**Exercise directions:**
When you find the line with "Jill has also more recent" among the records below, reproduce it and each line after it exactly, ending with the line with "with traditional cutting flutes".

Study material: Begin

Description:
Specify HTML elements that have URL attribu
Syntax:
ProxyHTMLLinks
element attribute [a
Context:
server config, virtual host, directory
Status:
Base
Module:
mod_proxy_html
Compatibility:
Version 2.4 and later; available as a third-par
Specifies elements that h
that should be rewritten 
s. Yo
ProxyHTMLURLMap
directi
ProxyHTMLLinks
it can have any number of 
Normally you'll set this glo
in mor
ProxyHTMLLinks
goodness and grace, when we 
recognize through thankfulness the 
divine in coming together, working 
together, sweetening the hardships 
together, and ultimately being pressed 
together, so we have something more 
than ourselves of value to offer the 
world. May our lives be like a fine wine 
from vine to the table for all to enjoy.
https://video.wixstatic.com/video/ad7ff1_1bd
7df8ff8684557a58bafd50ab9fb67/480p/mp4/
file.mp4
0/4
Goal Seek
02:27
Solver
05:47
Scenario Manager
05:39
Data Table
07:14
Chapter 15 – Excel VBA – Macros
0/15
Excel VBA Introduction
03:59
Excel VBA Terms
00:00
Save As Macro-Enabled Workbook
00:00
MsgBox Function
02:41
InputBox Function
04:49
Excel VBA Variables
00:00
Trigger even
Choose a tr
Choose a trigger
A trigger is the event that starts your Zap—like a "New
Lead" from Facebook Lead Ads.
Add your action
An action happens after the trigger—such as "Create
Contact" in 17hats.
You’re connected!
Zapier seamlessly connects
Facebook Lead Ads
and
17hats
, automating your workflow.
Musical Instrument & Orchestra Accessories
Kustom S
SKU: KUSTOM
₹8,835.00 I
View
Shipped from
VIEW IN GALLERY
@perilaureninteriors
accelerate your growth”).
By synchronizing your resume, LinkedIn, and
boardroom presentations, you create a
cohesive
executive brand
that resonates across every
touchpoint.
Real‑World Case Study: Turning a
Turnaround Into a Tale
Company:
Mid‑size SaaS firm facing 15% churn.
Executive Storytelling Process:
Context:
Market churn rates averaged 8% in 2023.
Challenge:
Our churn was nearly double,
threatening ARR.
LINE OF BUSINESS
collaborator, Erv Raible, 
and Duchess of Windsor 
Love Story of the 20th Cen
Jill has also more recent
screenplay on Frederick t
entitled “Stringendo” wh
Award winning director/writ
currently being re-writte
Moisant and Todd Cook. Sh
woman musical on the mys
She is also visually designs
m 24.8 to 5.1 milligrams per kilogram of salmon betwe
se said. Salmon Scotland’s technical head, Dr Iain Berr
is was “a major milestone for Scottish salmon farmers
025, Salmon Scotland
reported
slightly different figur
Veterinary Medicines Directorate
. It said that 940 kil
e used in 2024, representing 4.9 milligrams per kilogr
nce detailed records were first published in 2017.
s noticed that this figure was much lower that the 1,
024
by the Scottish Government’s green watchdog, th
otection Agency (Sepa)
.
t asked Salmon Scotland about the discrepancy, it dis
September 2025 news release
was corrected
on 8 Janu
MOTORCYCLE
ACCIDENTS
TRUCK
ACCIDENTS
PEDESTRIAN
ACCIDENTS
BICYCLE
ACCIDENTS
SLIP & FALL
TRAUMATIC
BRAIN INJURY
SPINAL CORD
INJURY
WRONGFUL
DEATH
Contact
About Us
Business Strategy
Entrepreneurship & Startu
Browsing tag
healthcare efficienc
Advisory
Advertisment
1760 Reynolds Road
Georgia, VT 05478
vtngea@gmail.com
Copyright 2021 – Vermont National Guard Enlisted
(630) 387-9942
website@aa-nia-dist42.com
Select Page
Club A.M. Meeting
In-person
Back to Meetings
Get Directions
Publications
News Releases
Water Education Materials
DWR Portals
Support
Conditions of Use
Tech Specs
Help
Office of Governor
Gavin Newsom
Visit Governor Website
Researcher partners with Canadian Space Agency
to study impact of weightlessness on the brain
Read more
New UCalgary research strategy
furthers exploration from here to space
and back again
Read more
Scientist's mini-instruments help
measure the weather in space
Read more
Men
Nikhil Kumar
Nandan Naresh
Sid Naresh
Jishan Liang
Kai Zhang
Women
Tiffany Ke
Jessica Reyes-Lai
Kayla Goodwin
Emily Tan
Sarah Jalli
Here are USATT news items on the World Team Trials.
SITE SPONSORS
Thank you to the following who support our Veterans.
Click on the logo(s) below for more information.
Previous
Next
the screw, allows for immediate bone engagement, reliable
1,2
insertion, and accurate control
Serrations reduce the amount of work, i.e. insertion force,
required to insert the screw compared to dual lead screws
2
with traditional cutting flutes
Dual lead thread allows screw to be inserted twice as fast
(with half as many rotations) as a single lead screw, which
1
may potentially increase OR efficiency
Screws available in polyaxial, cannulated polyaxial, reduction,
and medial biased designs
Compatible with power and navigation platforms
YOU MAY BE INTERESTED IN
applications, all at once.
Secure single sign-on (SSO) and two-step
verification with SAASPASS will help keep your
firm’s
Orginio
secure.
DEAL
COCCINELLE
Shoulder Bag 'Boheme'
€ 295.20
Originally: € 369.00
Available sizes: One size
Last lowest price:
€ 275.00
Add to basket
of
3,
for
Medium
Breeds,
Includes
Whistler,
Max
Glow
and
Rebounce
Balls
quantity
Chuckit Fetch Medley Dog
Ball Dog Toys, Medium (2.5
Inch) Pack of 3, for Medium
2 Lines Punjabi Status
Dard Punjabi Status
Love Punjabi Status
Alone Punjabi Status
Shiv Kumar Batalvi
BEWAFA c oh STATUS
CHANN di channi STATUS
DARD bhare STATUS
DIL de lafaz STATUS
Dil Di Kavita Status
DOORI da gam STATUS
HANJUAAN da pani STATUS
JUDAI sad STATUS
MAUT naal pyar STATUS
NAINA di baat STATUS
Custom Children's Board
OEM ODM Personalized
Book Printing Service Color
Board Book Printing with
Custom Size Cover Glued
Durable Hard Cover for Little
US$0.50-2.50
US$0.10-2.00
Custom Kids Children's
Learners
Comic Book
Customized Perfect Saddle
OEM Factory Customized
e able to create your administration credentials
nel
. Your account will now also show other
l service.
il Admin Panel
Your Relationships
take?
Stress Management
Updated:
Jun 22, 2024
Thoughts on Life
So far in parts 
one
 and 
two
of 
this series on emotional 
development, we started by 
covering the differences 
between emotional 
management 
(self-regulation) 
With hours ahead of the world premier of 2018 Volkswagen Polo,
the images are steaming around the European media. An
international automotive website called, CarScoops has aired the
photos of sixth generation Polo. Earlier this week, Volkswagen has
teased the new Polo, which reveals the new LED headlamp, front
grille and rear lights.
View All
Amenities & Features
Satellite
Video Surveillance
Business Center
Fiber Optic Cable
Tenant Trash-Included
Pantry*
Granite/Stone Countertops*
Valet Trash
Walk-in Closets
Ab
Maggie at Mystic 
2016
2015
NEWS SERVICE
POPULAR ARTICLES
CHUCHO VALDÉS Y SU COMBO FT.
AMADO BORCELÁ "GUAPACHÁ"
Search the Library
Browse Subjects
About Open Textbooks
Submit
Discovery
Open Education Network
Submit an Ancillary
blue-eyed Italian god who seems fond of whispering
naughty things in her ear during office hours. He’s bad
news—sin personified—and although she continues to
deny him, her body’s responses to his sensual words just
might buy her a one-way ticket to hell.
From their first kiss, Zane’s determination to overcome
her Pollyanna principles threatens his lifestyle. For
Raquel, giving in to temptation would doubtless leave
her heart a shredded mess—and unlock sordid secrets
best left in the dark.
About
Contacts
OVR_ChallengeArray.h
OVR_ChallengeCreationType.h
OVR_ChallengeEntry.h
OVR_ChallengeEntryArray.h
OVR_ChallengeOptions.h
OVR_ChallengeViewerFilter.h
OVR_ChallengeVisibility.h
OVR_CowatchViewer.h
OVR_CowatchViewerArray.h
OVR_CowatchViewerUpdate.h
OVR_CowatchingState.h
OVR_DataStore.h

Study material: End

**Answer to this task:**
Jill has also more recent
screenplay on Frederick t
entitled “Stringendo” wh
Award winning director/writ
currently being re-writte
Moisant and Todd Cook. Sh
woman musical on the mys
She is also visually designs
m 24.8 to 5.1 milligrams per kilogram of salmon betwe
se said. Salmon Scotland’s technical head, Dr Iain Berr
is was “a major milestone for Scottish salmon farmers
025, Salmon Scotland
reported
slightly different figur
Veterinary Medicines Directorate
. It said that 940 kil
e used in 2024, representing 4.9 milligrams per kilogr
nce detailed records were first published in 2017.
s noticed that this figure was much lower that the 1,
024
by the Scottish Government’s green watchdog, th
otection Agency (Sepa)
.
t asked Salmon Scotland about the discrepancy, it dis
September 2025 news release
was corrected
on 8 Janu
MOTORCYCLE
ACCIDENTS
TRUCK
ACCIDENTS
PEDESTRIAN
ACCIDENTS
BICYCLE
ACCIDENTS
SLIP & FALL
TRAUMATIC
BRAIN INJURY
SPINAL CORD
INJURY
WRONGFUL
DEATH
Contact
About Us
Business Strategy
Entrepreneurship & Startu
Browsing tag
healthcare efficienc
Advisory
Advertisment
1760 Reynolds Road
Georgia, VT 05478
vtngea@gmail.com
Copyright 2021 – Vermont National Guard Enlisted
(630) 387-9942
website@aa-nia-dist42.com
Select Page
Club A.M. Meeting
In-person
Back to Meetings
Get Directions
Publications
News Releases
Water Education Materials
DWR Portals
Support
Conditions of Use
Tech Specs
Help
Office of Governor
Gavin Newsom
Visit Governor Website
Researcher partners with Canadian Space Agency
to study impact of weightlessness on the brain
Read more
New UCalgary research strategy
furthers exploration from here to space
and back again
Read more
Scientist's mini-instruments help
measure the weather in space
Read more
Men
Nikhil Kumar
Nandan Naresh
Sid Naresh
Jishan Liang
Kai Zhang
Women
Tiffany Ke
Jessica Reyes-Lai
Kayla Goodwin
Emily Tan
Sarah Jalli
Here are USATT news items on the World Team Trials.
SITE SPONSORS
Thank you to the following who support our Veterans.
Click on the logo(s) below for more information.
Previous
Next
the screw, allows for immediate bone engagement, reliable
1,2
insertion, and accurate control
Serrations reduce the amount of work, i.e. insertion force,
required to insert the screw compared to dual lead screws
2
with traditional cutting flutes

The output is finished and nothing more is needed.